== Source material ==
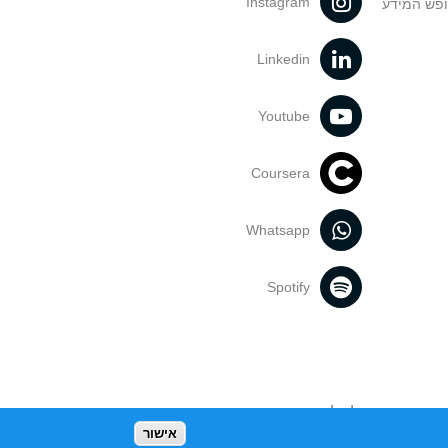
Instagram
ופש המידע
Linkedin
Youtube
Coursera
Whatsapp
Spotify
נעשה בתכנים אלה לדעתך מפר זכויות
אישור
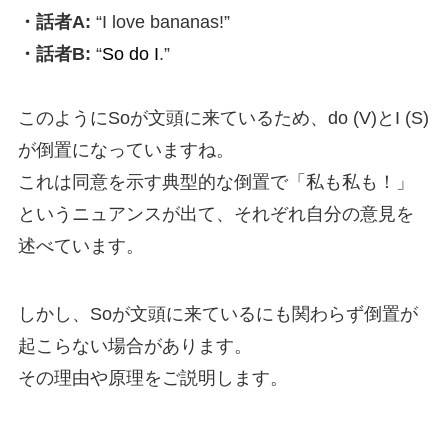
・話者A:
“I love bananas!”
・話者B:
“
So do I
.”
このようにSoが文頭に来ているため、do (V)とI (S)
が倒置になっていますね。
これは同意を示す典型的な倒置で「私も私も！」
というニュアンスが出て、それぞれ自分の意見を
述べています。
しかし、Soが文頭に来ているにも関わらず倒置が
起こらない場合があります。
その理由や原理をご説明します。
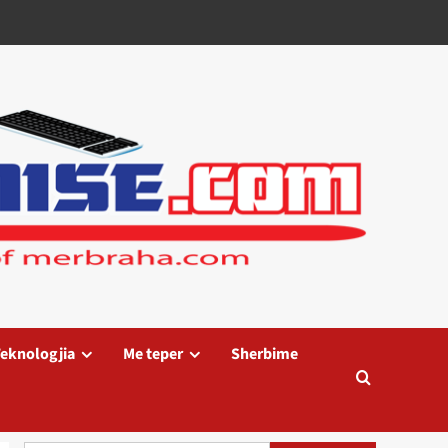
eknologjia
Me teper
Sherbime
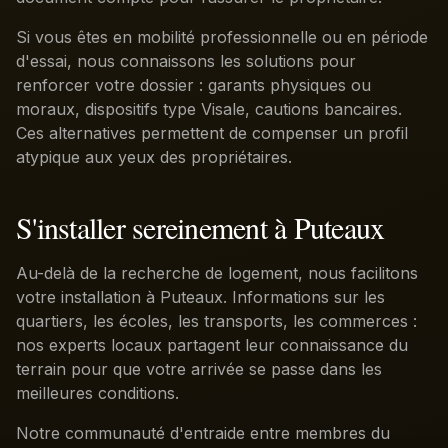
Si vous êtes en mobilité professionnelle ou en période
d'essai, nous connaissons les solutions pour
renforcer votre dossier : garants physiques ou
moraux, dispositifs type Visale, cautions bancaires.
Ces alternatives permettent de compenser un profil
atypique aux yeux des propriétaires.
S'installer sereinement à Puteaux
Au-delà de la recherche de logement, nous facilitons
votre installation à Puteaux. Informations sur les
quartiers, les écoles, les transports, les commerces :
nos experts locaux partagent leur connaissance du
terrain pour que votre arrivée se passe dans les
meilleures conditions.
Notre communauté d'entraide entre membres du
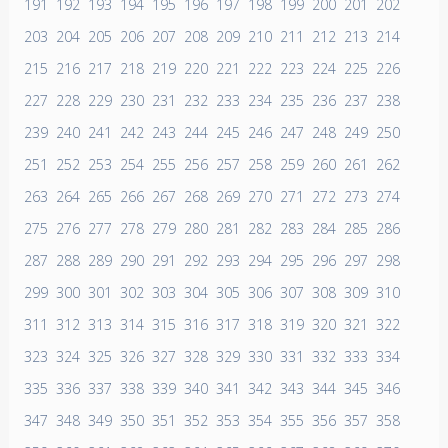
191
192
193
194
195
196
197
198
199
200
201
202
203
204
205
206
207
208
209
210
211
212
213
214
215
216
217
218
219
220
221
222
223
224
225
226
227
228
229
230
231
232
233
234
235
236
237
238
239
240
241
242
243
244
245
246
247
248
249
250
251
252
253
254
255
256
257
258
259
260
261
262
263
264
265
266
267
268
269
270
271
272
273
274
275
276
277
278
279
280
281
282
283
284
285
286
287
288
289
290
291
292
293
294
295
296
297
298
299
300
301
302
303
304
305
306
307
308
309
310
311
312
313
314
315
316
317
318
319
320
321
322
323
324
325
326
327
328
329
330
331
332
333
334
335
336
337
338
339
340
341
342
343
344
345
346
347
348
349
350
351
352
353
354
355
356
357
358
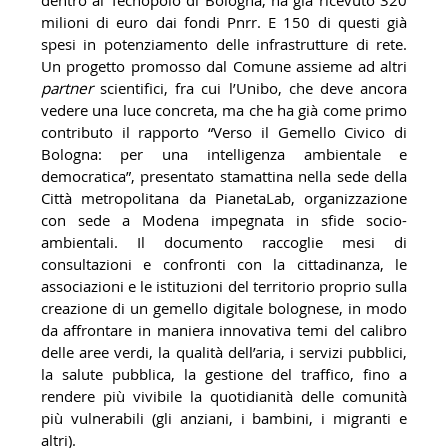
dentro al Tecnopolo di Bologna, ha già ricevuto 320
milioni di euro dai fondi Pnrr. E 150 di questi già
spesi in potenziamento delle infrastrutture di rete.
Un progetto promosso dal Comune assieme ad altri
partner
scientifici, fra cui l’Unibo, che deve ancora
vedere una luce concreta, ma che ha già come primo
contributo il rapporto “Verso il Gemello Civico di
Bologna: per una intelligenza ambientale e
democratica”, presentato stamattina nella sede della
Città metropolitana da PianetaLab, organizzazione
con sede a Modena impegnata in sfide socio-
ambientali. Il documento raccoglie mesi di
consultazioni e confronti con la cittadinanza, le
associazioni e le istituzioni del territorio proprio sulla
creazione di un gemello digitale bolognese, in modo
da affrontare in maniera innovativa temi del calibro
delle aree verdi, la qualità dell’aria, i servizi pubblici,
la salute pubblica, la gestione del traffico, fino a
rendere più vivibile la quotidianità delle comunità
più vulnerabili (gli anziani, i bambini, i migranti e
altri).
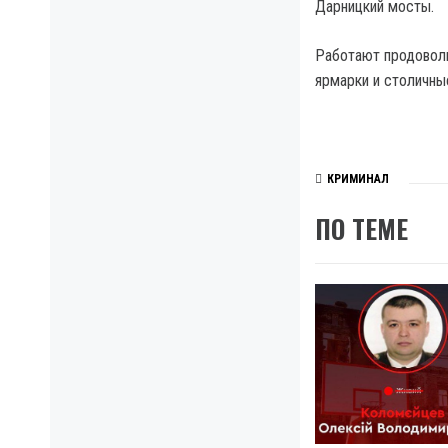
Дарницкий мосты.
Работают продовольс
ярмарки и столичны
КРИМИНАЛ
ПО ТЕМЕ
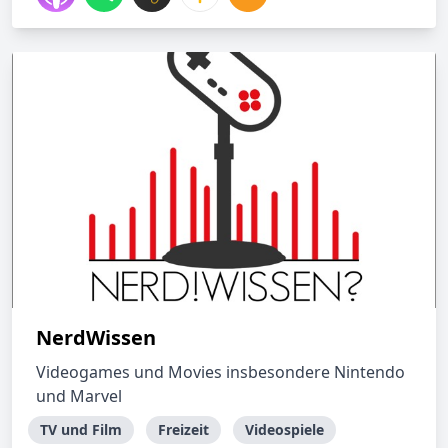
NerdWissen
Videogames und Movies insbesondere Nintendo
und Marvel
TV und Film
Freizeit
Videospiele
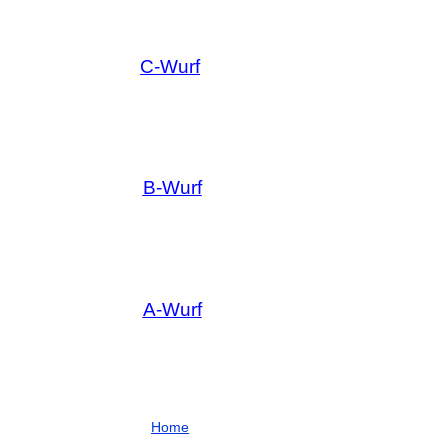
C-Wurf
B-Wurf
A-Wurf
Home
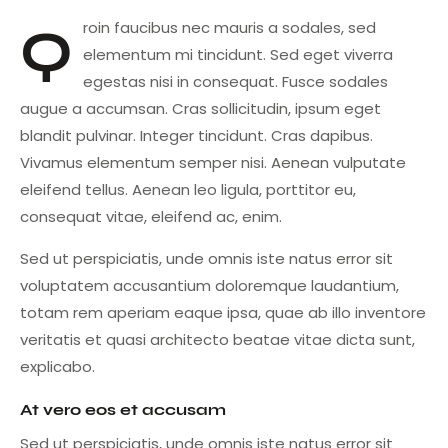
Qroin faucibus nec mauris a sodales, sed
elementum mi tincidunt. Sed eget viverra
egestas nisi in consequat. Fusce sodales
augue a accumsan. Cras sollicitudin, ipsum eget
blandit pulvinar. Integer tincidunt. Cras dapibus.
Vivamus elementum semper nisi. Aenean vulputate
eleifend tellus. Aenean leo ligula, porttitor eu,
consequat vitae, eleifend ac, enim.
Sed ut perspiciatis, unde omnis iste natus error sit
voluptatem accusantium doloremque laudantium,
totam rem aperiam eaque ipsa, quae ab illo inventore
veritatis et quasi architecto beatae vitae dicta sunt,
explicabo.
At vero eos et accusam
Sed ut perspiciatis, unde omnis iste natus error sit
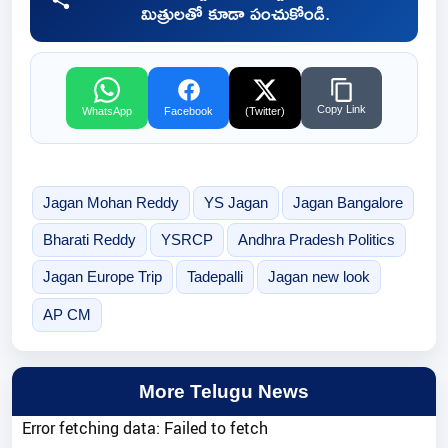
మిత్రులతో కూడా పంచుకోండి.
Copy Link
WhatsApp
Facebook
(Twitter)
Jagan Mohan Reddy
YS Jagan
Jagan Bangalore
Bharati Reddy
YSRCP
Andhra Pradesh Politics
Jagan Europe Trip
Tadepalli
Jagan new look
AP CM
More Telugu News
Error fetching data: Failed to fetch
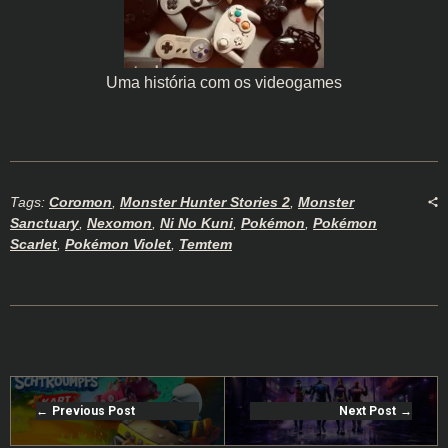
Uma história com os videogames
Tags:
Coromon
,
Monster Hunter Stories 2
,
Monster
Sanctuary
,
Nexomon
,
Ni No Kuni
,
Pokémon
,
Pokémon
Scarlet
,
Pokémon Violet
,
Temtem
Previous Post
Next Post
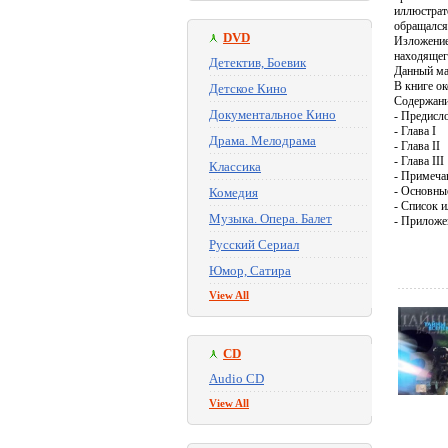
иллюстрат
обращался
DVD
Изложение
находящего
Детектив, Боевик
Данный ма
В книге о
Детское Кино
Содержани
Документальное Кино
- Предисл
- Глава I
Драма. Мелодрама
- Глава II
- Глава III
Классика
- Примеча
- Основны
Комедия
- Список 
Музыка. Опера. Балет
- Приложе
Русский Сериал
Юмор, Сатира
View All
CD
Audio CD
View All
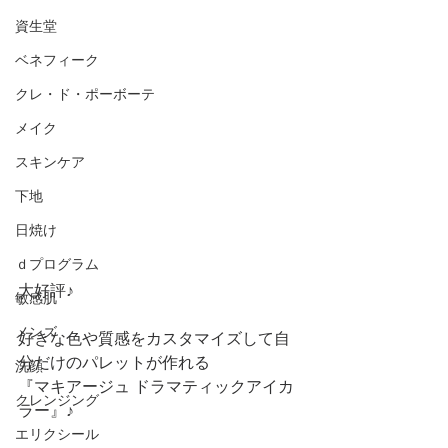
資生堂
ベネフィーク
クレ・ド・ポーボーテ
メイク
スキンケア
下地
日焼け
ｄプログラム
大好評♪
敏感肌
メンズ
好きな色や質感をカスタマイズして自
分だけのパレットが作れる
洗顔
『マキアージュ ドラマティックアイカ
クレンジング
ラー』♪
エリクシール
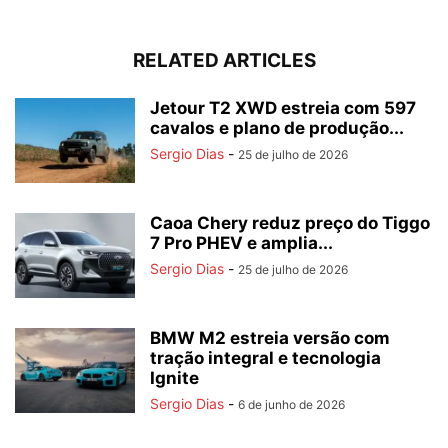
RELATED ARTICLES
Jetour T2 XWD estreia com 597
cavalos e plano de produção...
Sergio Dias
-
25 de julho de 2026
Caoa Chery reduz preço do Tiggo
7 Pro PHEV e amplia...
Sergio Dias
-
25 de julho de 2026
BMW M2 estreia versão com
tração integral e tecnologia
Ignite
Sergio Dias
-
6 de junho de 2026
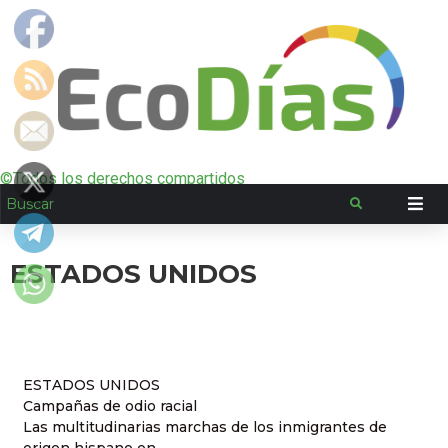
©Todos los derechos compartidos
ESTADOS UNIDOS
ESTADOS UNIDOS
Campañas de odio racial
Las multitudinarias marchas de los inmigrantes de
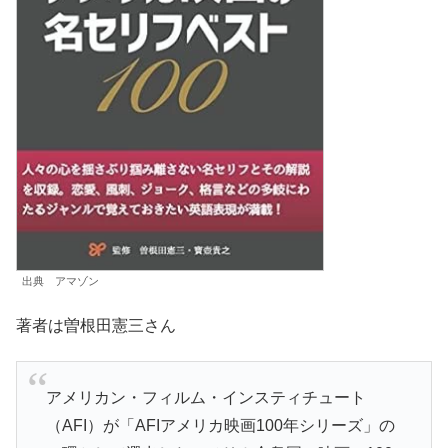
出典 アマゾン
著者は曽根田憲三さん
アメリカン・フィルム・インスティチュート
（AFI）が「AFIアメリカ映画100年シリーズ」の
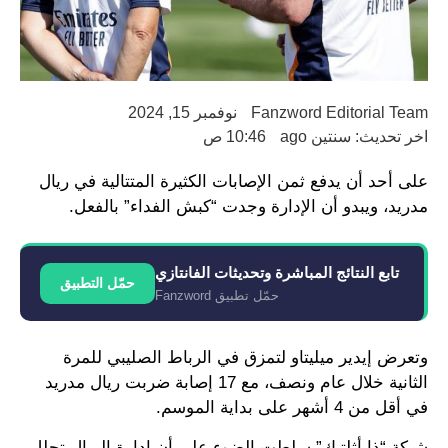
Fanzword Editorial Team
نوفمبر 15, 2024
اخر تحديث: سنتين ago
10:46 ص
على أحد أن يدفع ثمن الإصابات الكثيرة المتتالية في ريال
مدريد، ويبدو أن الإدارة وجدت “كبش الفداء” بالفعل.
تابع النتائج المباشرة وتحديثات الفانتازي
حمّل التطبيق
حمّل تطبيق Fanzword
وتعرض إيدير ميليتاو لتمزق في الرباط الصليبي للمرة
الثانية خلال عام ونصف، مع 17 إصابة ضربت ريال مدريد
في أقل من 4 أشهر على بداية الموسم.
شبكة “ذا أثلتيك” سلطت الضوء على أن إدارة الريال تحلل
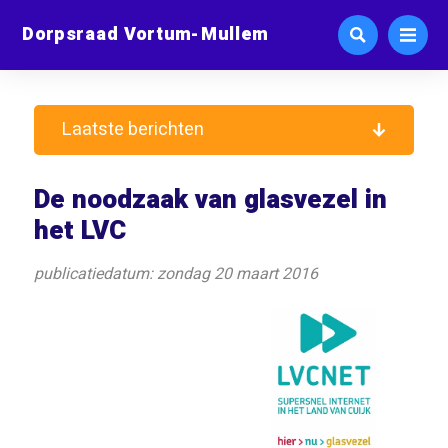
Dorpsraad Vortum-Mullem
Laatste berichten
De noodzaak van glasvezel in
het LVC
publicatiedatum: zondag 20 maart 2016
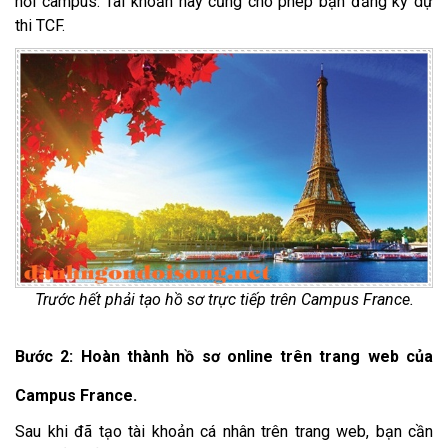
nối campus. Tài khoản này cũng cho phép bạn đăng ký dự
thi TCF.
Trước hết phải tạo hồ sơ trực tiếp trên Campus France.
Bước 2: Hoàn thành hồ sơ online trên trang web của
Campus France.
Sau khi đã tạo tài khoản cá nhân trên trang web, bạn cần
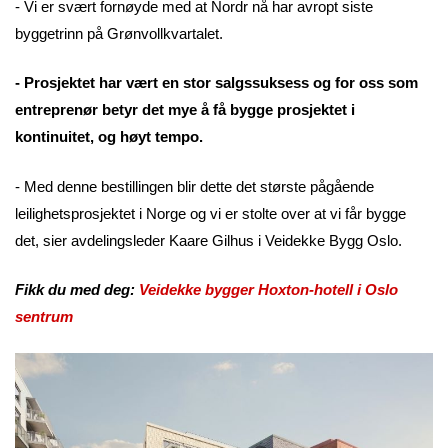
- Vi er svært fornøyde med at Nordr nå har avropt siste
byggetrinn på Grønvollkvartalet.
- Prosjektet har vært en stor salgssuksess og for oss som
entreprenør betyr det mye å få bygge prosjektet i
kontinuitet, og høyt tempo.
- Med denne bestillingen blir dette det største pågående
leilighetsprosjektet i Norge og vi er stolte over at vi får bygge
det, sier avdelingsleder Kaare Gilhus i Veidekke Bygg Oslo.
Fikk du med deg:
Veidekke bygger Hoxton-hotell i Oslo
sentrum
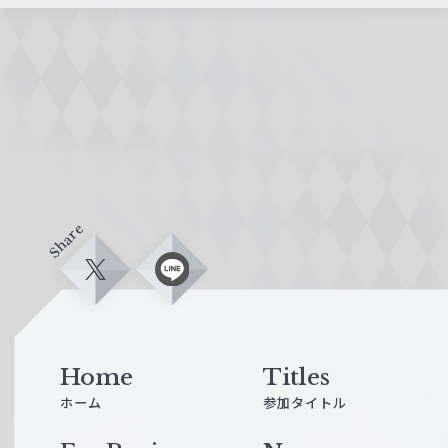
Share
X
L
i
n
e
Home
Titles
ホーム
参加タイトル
===
* **Problem to solve**:
Give back the material above word for word; no picture belongs in it.

* **Written response**:
Instagram
ופש המידע
Linkedin
Youtube
Coursera
Whatsapp
Spotify
נעשה בתכנים אלה לדעתך מפר זכויות
אישור
・話者A:
“I love bananas!”
・話者B:
“
So do I
.”
このようにSoが文頭に来ているため、do (V)とI (S)
が倒置になっていますね。
これは同意を示す典型的な倒置で「私も私も！」
というニュアンスが出て、それぞれ自分の意見を
述べています。
しかし、Soが文頭に来ているにも関わらず倒置が
起こらない場合があります。
その理由や原理をご説明します。
eknologjia
Me teper
Sherbime
Si vous êtes en mobilité professionnelle ou en période
d'essai, nous connaissons les solutions pour
renforcer votre dossier : garants physiques ou
moraux, dispositifs type Visale, cautions bancaires.
Ces alternatives permettent de compenser un profil
atypique aux yeux des propriétaires.
S'installer sereinement à Puteaux
Au-delà de la recherche de logement, nous facilitons
votre installation à Puteaux. Informations sur les
quartiers, les écoles, les transports, les commerces :
nos experts locaux partagent leur connaissance du
terrain pour que votre arrivée se passe dans les
meilleures conditions.
Notre communauté d'entraide entre membres du
191
192
193
194
195
196
197
198
199
200
201
202
203
204
205
206
207
208
209
210
211
212
213
214
215
216
217
218
219
220
221
222
223
224
225
226
227
228
229
230
231
232
233
234
235
236
237
238
239
240
241
242
243
244
245
246
247
248
249
250
251
252
253
254
255
256
257
258
259
260
261
262
263
264
265
266
267
268
269
270
271
272
273
274
275
276
277
278
279
280
281
282
283
284
285
286
287
288
289
290
291
292
293
294
295
296
297
298
299
300
301
302
303
304
305
306
307
308
309
310
311
312
313
314
315
316
317
318
319
320
321
322
323
324
325
326
327
328
329
330
331
332
333
334
335
336
337
338
339
340
341
342
343
344
345
346
347
348
349
350
351
352
353
354
355
356
357
358
dentro al Tecnopolo di Bologna, ha già ricevuto 320
milioni di euro dai fondi Pnrr. E 150 di questi già
spesi in potenziamento delle infrastrutture di rete.
Un progetto promosso dal Comune assieme ad altri
partner
scientifici, fra cui l’Unibo, che deve ancora
vedere una luce concreta, ma che ha già come primo
contributo il rapporto “Verso il Gemello Civico di
Bologna: per una intelligenza ambientale e
democratica”, presentato stamattina nella sede della
Città metropolitana da PianetaLab, organizzazione
con sede a Modena impegnata in sfide socio-
ambientali. Il documento raccoglie mesi di
consultazioni e confronti con la cittadinanza, le
associazioni e le istituzioni del territorio proprio sulla
creazione di un gemello digitale bolognese, in modo
da affrontare in maniera innovativa temi del calibro
delle aree verdi, la qualità dell’aria, i servizi pubblici,
la salute pubblica, la gestione del traffico, fino a
rendere più vivibile la quotidianità delle comunità
più vulnerabili (gli anziani, i bambini, i migranti e
altri).
Дарницкий мосты.
Работают продовольс
ярмарки и столичны
КРИМИНАЛ
ПО ТЕМЕ
NerdWissen
Videogames und Movies insbesondere Nintendo
und Marvel
TV und Film
Freizeit
Videospiele
C-Wurf
B-Wurf
A-Wurf
Home
Qroin faucibus nec mauris a sodales, sed
elementum mi tincidunt. Sed eget viverra
egestas nisi in consequat. Fusce sodales
augue a accumsan. Cras sollicitudin, ipsum eget
blandit pulvinar. Integer tincidunt. Cras dapibus.
Vivamus elementum semper nisi. Aenean vulputate
eleifend tellus. Aenean leo ligula, porttitor eu,
consequat vitae, eleifend ac, enim.
Sed ut perspiciatis, unde omnis iste natus error sit
voluptatem accusantium doloremque laudantium,
totam rem aperiam eaque ipsa, quae ab illo inventore
veritatis et quasi architecto beatae vitae dicta sunt,
explicabo.
At vero eos et accusam
Sed ut perspiciatis, unde omnis iste natus error sit
మిత్రులతో కూడా పంచుకోండి.
Copy Link
WhatsApp
Facebook
(Twitter)
Jagan Mohan Reddy
YS Jagan
Jagan Bangalore
Bharati Reddy
YSRCP
Andhra Pradesh Politics
Jagan Europe Trip
Tadepalli
Jagan new look
AP CM
More Telugu News
Error fetching data: Failed to fetch
Uma história com os videogames
Tags:
Coromon
,
Monster Hunter Stories 2
,
Monster
Sanctuary
,
Nexomon
,
Ni No Kuni
,
Pokémon
,
Pokémon
Scarlet
,
Pokémon Violet
,
Temtem
Previous Post
Next Post
иллюстрат
обращался
DVD
Изложение
находящего
Детектив, Боевик
Данный ма
В книге о
Детское Кино
Содержани
Документальное Кино
- Предисл
- Глава I
Драма. Мелодрама
- Глава II
- Глава III
Классика
- Примеча
- Основны
Комедия
- Список 
Музыка. Опера. Балет
- Приложе
Русский Сериал
Юмор, Сатира
View All
CD
Audio CD
View All
資生堂
ベネフィーク
クレ・ド・ポーボーテ
メイク
スキンケア
下地
日焼け
ｄプログラム
大好評♪
敏感肌
メンズ
好きな色や質感をカスタマイズして自
分だけのパレットが作れる
洗顔
『マキアージュ ドラマティックアイカ
クレンジング
ラー』♪
エリクシール
RELATED ARTICLES
Jetour T2 XWD estreia com 597
cavalos e plano de produção...
Sergio Dias
-
25 de julho de 2026
Caoa Chery reduz preço do Tiggo
7 Pro PHEV e amplia...
Sergio Dias
-
25 de julho de 2026
BMW M2 estreia versão com
tração integral e tecnologia
Ignite
Sergio Dias
-
6 de junho de 2026
©Todos los derechos compartidos
ESTADOS UNIDOS
ESTADOS UNIDOS
Campañas de odio racial
Las multitudinarias marchas de los inmigrantes de
出典 アマゾン
著者は曽根田憲三さん
アメリカン・フィルム・インスティチュート
（AFI）が「AFIアメリカ映画100年シリーズ」の
Fanzword Editorial Team
نوفمبر 15, 2024
اخر تحديث: سنتين ago
10:46 ص
على أحد أن يدفع ثمن الإصابات الكثيرة المتتالية في ريال
مدريد، ويبدو أن الإدارة وجدت “كبش الفداء” بالفعل.
تابع النتائج المباشرة وتحديثات الفانتازي
حمّل التطبيق
حمّل تطبيق Fanzword
وتعرض إيدير ميليتاو لتمزق في الرباط الصليبي للمرة
الثانية خلال عام ونصف، مع 17 إصابة ضربت ريال مدريد
في أقل من 4 أشهر على بداية الموسم.
شبكة “ذا أثلتيك” سلطت الضوء على أن إدارة الريال تحلل
Dorpsraad Vortum-Mullem
Laatste berichten
De noodzaak van glasvezel in
het LVC
publicatiedatum: zondag 20 maart 2016
nối campus. Tài khoản này cũng cho phép bạn đăng ký dự
thi TCF.
Trước hết phải tạo hồ sơ trực tiếp trên Campus France.
Bước 2: Hoàn thành hồ sơ online trên trang web của
Campus France.
Sau khi đã tạo tài khoản cá nhân trên trang web, bạn cần
- Vi er svært fornøyde med at Nordr nå har avropt siste
byggetrinn på Grønvollkvartalet.
- Prosjektet har vært en stor salgssuksess og for oss som
entreprenør betyr det mye å få bygge prosjektet i
kontinuitet, og høyt tempo.
- Med denne bestillingen blir dette det største pågående
leilighetsprosjektet i Norge og vi er stolte over at vi får bygge
det, sier avdelingsleder Kaare Gilhus i Veidekke Bygg Oslo.
Fikk du med deg:
Veidekke bygger Hoxton-hotell i Oslo
sentrum
Share
X
L
i
n
e
Home
Titles
ホーム
参加タイトル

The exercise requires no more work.